In this segment we will connect to the *Restaurants* database.

## Setup

In [None]:
# !sudo pip3 install PyMySQL sqlalchemy sql_magic

In [None]:
# This code creates a connection to the database
from sqlalchemy import create_engine

conn_string = "mysql+pymysql://{user}:{password}@{host}/{db}?charset={encoding}".format(
    host="db.ipeirotis.org",
    user="student",
    db="music",
    password="dwdstudent2015",
    encoding="utf8mb4",
)

engine = create_engine(conn_string)
con = engine.connect()

In [None]:
%reload_ext sql_magic

In [None]:
%config SQL.conn_name = 'engine'

## Question 1: Output the restaurant name together with the number of reviews submitted for this restaurant.

Let's run first the join query, and look at the table.

This will be the table on which the GROUP BY query will operate.

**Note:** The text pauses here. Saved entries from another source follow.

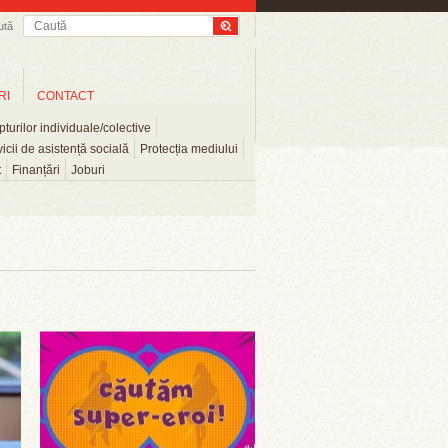
ută
RI
CONTACT
turilor individuale/colective
icii de asistență socială
Protecția mediului
t
Finanțări
Joburi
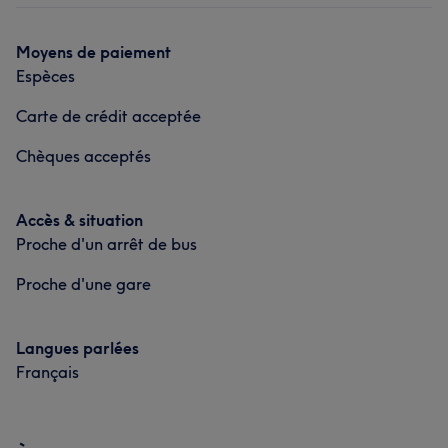
Moyens de paiement
Espèces
Carte de crédit acceptée
Chèques acceptés
Accès & situation
Proche d'un arrêt de bus
Proche d'une gare
Langues parlées
Français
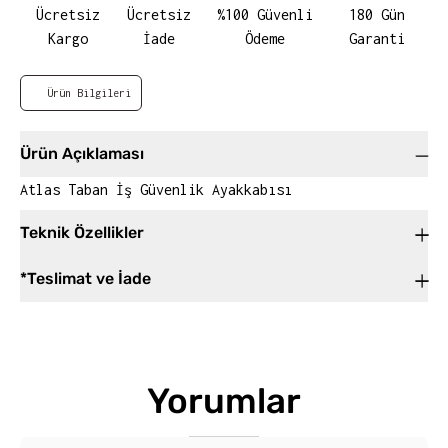
Ücretsiz
Ücretsiz
%100 Güvenli
180 Gün
Kargo
İade
Ödeme
Garanti
Ürün Bilgileri
Ürün Açıklaması
Atlas Taban İş Güvenlik Ayakkabısı
Teknik Özellikler
*Teslimat ve İade
Yorumlar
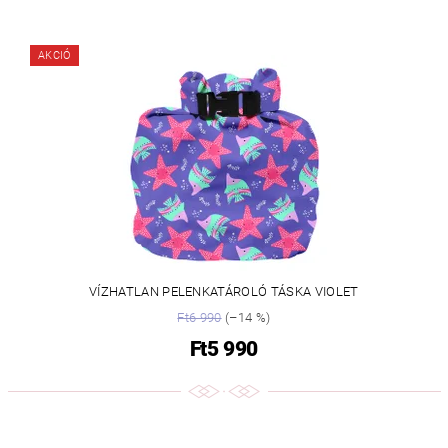
AKCIÓ
VÍZHATLAN PELENKATÁROLÓ TÁSKA VIOLET
Ft6 990
(–14 %)
Ft5 990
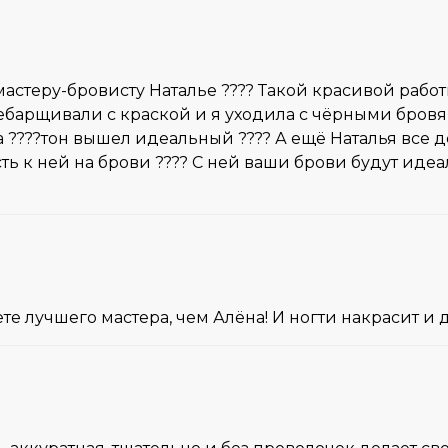
астеру-бровисту Наталье ???? Такой красивой работ
ребарщивали с краской и я уходила с чёрными бровя
????тон вышел идеальный ???? А ещё Наталья все дел
ть к ней на брови ???? С ней ваши брови будут идеа
вете лучшего мастера, чем Алёна! И ногти накрасит 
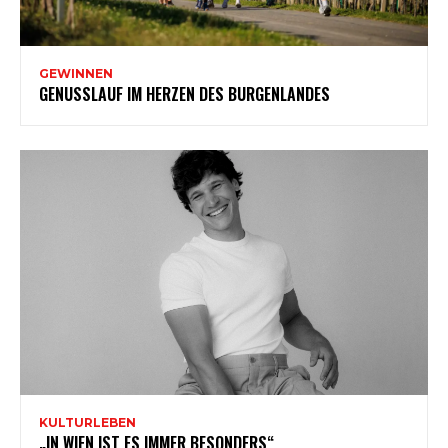
GEWINNEN
GENUSSLAUF IM HERZEN DES BURGENLANDES
KULTURLEBEN
„IN WIEN IST ES IMMER BESONDERS“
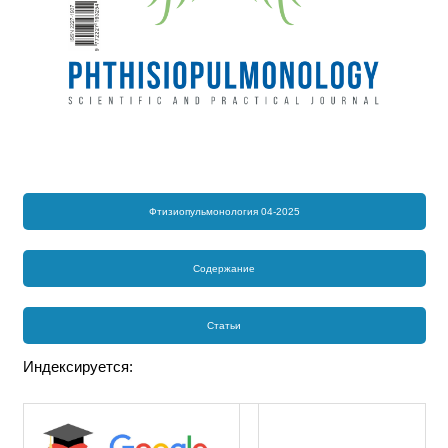
Фтизиопульмонология 04-2025
Содержание
Статьи
Индексируется:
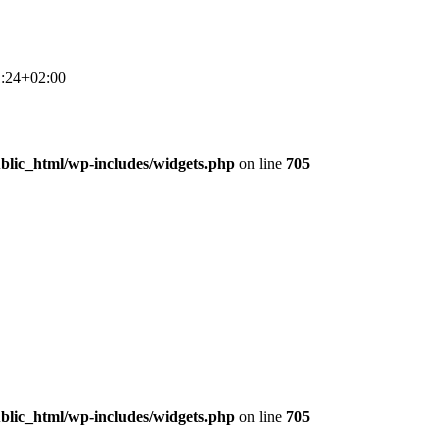
:24+02:00
lic_html/wp-includes/widgets.php
on line
705
lic_html/wp-includes/widgets.php
on line
705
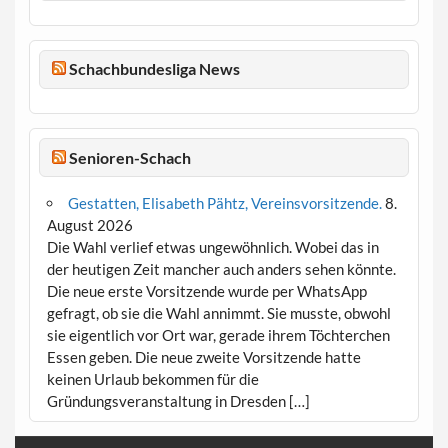
Schachbundesliga News
Senioren-Schach
Gestatten, Elisabeth Pähtz, Vereinsvorsitzende.
8.
August 2026
Die Wahl verlief etwas ungewöhnlich. Wobei das in
der heutigen Zeit mancher auch anders sehen könnte.
Die neue erste Vorsitzende wurde per WhatsApp
gefragt, ob sie die Wahl annimmt. Sie musste, obwohl
sie eigentlich vor Ort war, gerade ihrem Töchterchen
Essen geben. Die neue zweite Vorsitzende hatte
keinen Urlaub bekommen für die
Gründungsveranstaltung in Dresden […]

We order by `restName` to visually illustrate the groups that will be created.

In [None]:
%%read_sql
SELECT *
FROM Restaurant R INNER JOIN Rating T ON R.restCode=T.restCode
ORDER BY restName

Now notice the output when we use a LEFT JOIN instead of an INNER JOIN. Notice the extra restaurants that appear, which have received no reviews (and therefore the `code` and `cID` are NULL)

In [None]:
%%read_sql
SELECT *
FROM Restaurant R LEFT JOIN Rating T ON R.restCode=T.restCode
ORDER BY restName

We now execute the GROUP BY. Notice how we use the `COUNT` command to count the total number of reviews, and the reviews with comments. Since this is an `INNER JOIN`, the `COUNT(*)` and `COUNT(code)` return the same values.

In [None]:
%%read_sql
SELECT restName, 
    COUNT(*) AS cnt, 
    COUNT(code) AS num_reviews, 
    COUNT(comments) AS num_reviews_with_comments
FROM Restaurant R INNER JOIN Rating T ON R.restCode=T.restCode
GROUP BY restName

Now, let's switch to a LEFT JOIN. Notice an important change. We cannot rely on `COUNT(*)` anymore to count the number of reviews, and we need to be using the `COUNT(code)`. For example `Nisi` has one review: both the `cnt` and the `num_reviews` column are 1. However, for the `Don Peppe`, which has no reviews, we see that `cnt` is still 1, but `num_reviews` is 0.

In [None]:
%%read_sql
SELECT restName, 
    COUNT(*) AS cnt, 
    COUNT(code) AS num_reviews, 
    COUNT(comments) AS num_reviews_with_comments
FROM Restaurant R LEFT JOIN Rating T ON R.restCode=T.restCode
GROUP BY restName

In [None]:
%%read_sql
SELECT restName, cuisine, borough,
    COUNT(*) AS cnt, 
    COUNT(code) AS num_reviews, 
    COUNT(comments) AS num_reviews_with_comments
FROM Restaurant R LEFT JOIN Rating T ON R.restCode=T.restCode
GROUP BY restName, cuisine, borough
ORDER BY cuisine, borough

## Question 2: For every Manhattan restaurant output its name and the number of reviews submitted for this restaurant.

In [None]:
%%read_sql
SELECT restName, COUNT(code) AS num_reviews, COUNT(comments) AS num_reviews_with_comments
FROM Restaurant R LEFT JOIN Rating T ON R.restCode=T.restCode
WHERE borough = 'Manhattan'
GROUP BY restName

## Question 3: For every restaurant that was reviewed more than once output it name and the number or reviews submitted for this restaurant.

In [None]:
%%read_sql
SELECT restName, COUNT(code) AS num_reviews, COUNT(comments) AS num_reviews_with_comments
FROM Restaurant R LEFT JOIN Rating T ON R.restCode=T.restCode
GROUP BY restName
HAVING num_reviews>1

## Question 4: Output the critic's last name and the restaurant name together with the maximal star rating ever issued by this critic for this restaurant.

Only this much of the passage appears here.